Simon Sommer explique lui que: «si un procès a lieu malgré tout dans un cas isolé, le résultat est toujours le même. Les compagnies aériennes cèdent afin d’éviter un préjudice. C’est certes une bonne chose pour la personne mais insatisfaisant pour toutes les autres.» Il faudrait donc presque conseiller aux passagers et passagères concerné·es de porter plainte à l’étranger. Mais, là encore, il y a un problème: c’est fastidieux et, à l’étranger, l’avocat·e ne travaille pas non plus gratuitement.

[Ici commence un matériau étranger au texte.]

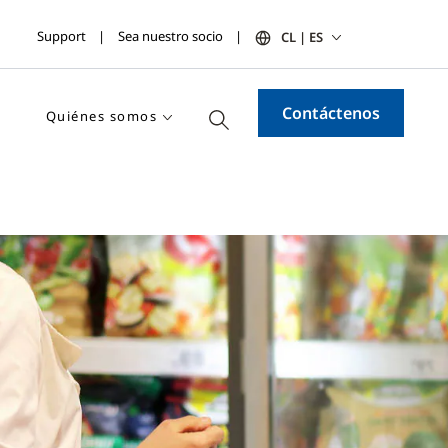
Support
Sea nuestro socio
CL | ES
Contáctenos
Quiénes somos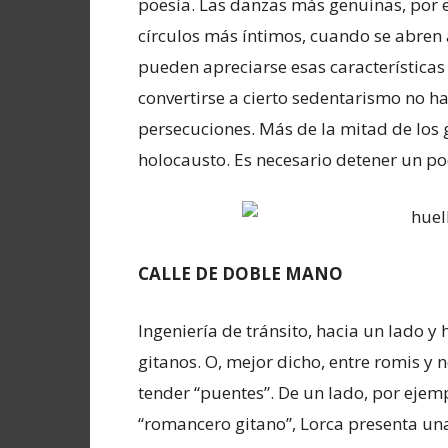
poesía. Las danzas más genuinas, por e
círculos más íntimos, cuando se abren a
pueden apreciarse esas características
convertirse a cierto sedentarismo no h
persecuciones. Más de la mitad de los 
holocausto. Es necesario detener un poc
CALLE DE DOBLE MANO
Ingeniería de tránsito, hacia un lado y 
gitanos. O, mejor dicho, entre romis y
tender “puentes”. De un lado, por ejemp
“romancero gitano”, Lorca presenta una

Les démarches sont bien plus facile pour les citoyens et citoyennes de l’Union européenne: ils et elles disposent d’organes de conciliation à bas seuil auxquels il est possible de s’adresser en ligne pour trouver une solution avec la compagnie aérienne. En outre, les associations allemandes de consommatrices et consommateurs tentent actuellement de faire avancer la situation au niveau législatif. Elles demandent que les vols soient payés seulement au moment du check-in, soit lorsqu’il ont réellement lieu. Le problème est que, compte tenu des frais supplémentaires facturés par les compagnies aériennes pour cela, le prix des vols augmenterait jusqu’à 3,3 %, celui des voyages organisés d’environ 1,1 %, selon les calculs d’une expertise de la haute école de Lucerne.
En Suisse, en revanche, rien ne bouge au niveau politique. Malgré le nombre important de personnes concernées, le thème semble ne pas avoir de lobby actuellement. La dernière offensive aux chambres fédérales date de 2018. Une motion libérale-radiacale voulait agir contre la jurisprudence contradictoire en Suisse mais le Conseil fédéral n’a pas jugé nécessaire d’agir. Depuis lors, le sujet est en veilleuse.
Longue attente, également à la Confédération
Les personnes qui ne reçoivent pas de réponse de la compagnie aérienne ou seulement des excuses peuvent se plaindre auprès de l’Office fédéral de l’aviation civile (OFAC). Mais, là aussi, il faut s’attendre à un vol long-courrier. Actuellement, le temps de traitement d’une réclamation par l’OFAC est de six à huit mois – et l’issue incertaine. Il est certes possible que la compagnie aérienne cède spontanément et paie. L’OFAC n’est toutefois pas en mesure de l’y contraindre. Elle peut uniquement prononcer des amendes qui – selon le règlement des passagers aériens – doivent être «proportionnelles et dissuasives».
En Suisse, les amendes se situent entre 1000 et 2000 francs. Plutôt modeste si l’on pense aux coûts supplémentaires générés par une correspondance manquée en raison d’un retard. Et, amende ou pas, cela ne fait que sanctionner les compagnies aériennes, on est encore loin de recevoir une indemnisation. En 2021, 135 amendes de ce type ont été prononcées. Durant le premier semestre 2022, l’OFAC a prononcé des amendes à hauteur de 164'000 francs au total.